Area should now be ready for primer and paint

Stud Welding:

This is a method i like alot, but have not found any particular use for yet ,EXCEPT our infamous rear quarter panels. I think that cutting and welding in a new piece of metal is the best for our quarters, but this is an excellent idea if welding is an unexplorable option. This method is IMO the best replacement for hammering the metal smooth when getting behind the dent is implausible.

common tools used:
Dent removal Stud Gun (these kits can be found in many online stores and local bodyshops)
Slide Hammer with attachments for studs
Sheet Metal Hammers (see method 1)
Some method of grinding (angle grinder, turbine grinder, hand sanding block)

The premise here is to work the dent out by shooting small studs on very low heat and penetration around the perimeter of the dent.

Clean the affected area down to bare metal. This is necessary for proper penetration of the stud weld.

Shoot studs around the outermost affected areas of the dent.

Attach hammer to the studs one by one, pulling on them until flush with the rest of the body

Depending on the size of the dent, this may not completely remove the dent, but it will at least pull the outer edge of the dent flush. If this is the case, shoot your next set of studs around the next affected area. Repeat the steps until the entire dent is pulled, working your way from the outer edge to the center.

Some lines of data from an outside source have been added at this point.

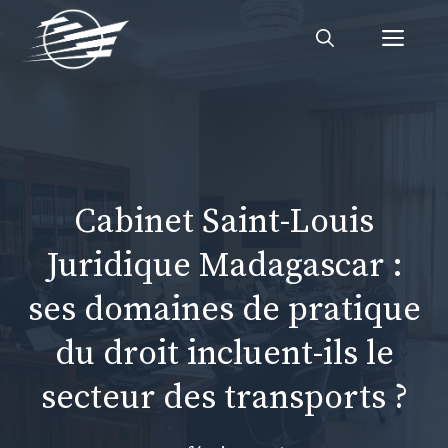
Aller
Me
au
contenu
Cabinet Saint-Louis
Juridique Madagascar :
ses domaines de pratique
du droit incluent-ils le
secteur des transports ?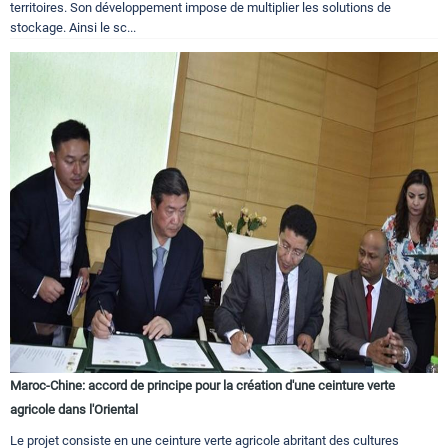
territoires. Son développement impose de multiplier les solutions de
stockage. Ainsi le sc...
Maroc-Chine: accord de principe pour la création d'une ceinture verte
agricole dans l'Oriental
Le projet consiste en une ceinture verte agricole abritant des cultures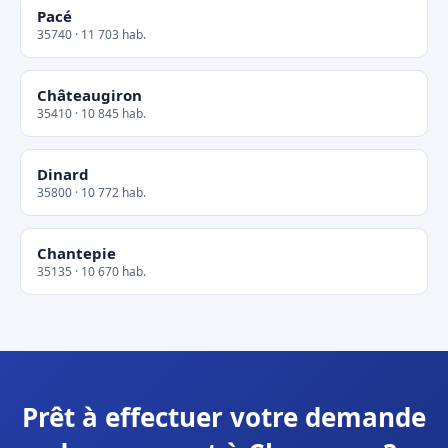
Pacé
35740 · 11 703 hab.
Châteaugiron
35410 · 10 845 hab.
Dinard
35800 · 10 772 hab.
Chantepie
35135 · 10 670 hab.
Prêt à effectuer votre demande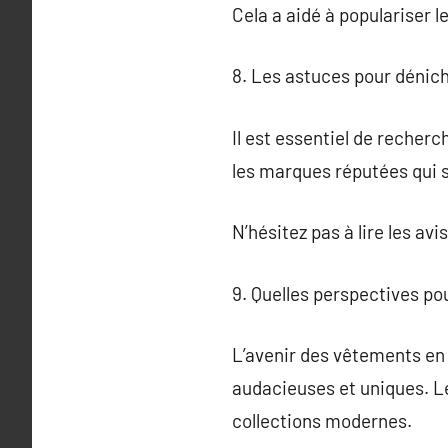
Cela a aidé à populariser l
8. Les astuces pour dénic
Il est essentiel de recher
les marques réputées qui s
N’hésitez pas à lire les a
9. Quelles perspectives pou
L’avenir des vêtements en
audacieuses et uniques. Le
collections modernes.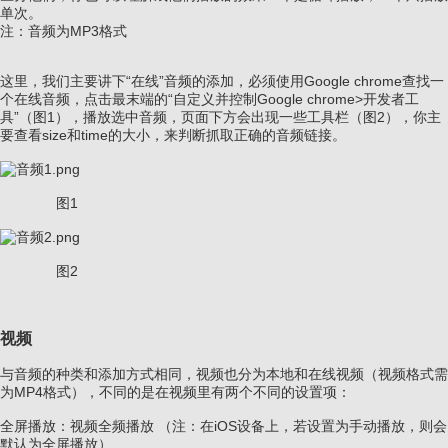
单次。
注：音频为MP3格式
这里，我们主要讲下“在线”音频的添加，必须使用Google chrome查找一
个在线音频，点击最末端的“自定义并控制Google chrome>开发者工
具”（图1），播放选中音频，页面下方会出现一些工具栏（图2），你主
要查看size和time的大小，来判断抓取正确的音频链接。
图1
图2
视频
与音频的种类和添加方式相同，视频也分为本地和在线视频（视频格式需
为MP4格式），不同的是在视频里有两个不同的设置项：
全屏播放：视频全频播放 （注：在iOS设备上，若设置为手动播放，则会
默认为全屏播放）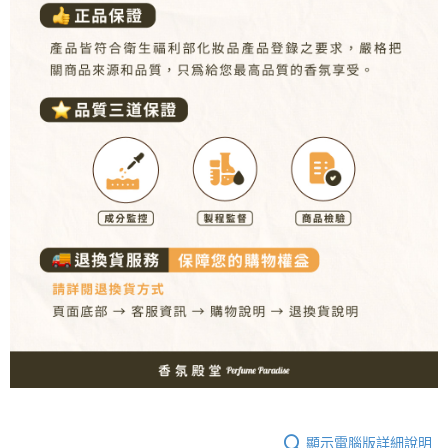
顯示電腦版詳細說明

Tap off the studs using a hammer (they will snap right off)

Use your grinder and at least 64 grit ( i recommend 36 grit) to clean down the leftover weld from the studs.

Study the dent. If there are any high spots, hammer them down gently with your sheet metal hammers. If there are any low spots, try shooting a stud in the center of it and pulling it. If there are no other options and the body is not to your perfections, it's time for filler. See method one.

Hot Glue Method, Suction Cup methods ,any other TV paintless method (i.e. Ding King):

I label these together because these are the methods you see advertised on tv and in Pep Boys. The basic premise of these methods rely on using some form of suction to magically suction your dent out. Doesnt always work. The glue methods i've seen tend to leave a sticky residue all over the area and are a pain to clean and end up damaging the paint anyways. These methods also are for smaller dings and dents, although quite honestly, a larger dent is physically easier to pull out than a small dent. Small dents in metal are usually pretty tough and glue or suction cups just don't have the "oomph" to remove them properly. I'd steer clear of these methods, but it's your call. Might work, might not

Hole Drilling Method:

This is a method that was concieved by old school body shops for fixing classic and old school cars. Of course as you all know, back then the sheetmetal on these cars was quite a bit thicker. On newer or import cars, drilling a hole in your sheetmetal may ruin it, and i personally would be hesitant to use this method on a cb7. Please note this method is also assuming you can get behind the dent.

Drill a small hole in the center of the dent, but large enough to get the dent puller tip thru.

Insert dent pulling tool

The dent puller works like a slide hammer, and theoretically you can pull it till the dent "pops"

Get behind the dent and hammer it out carefully using various sheetmetal hammers till smooth

Fill the drill hole with Filler, sand smooth, primer and paint.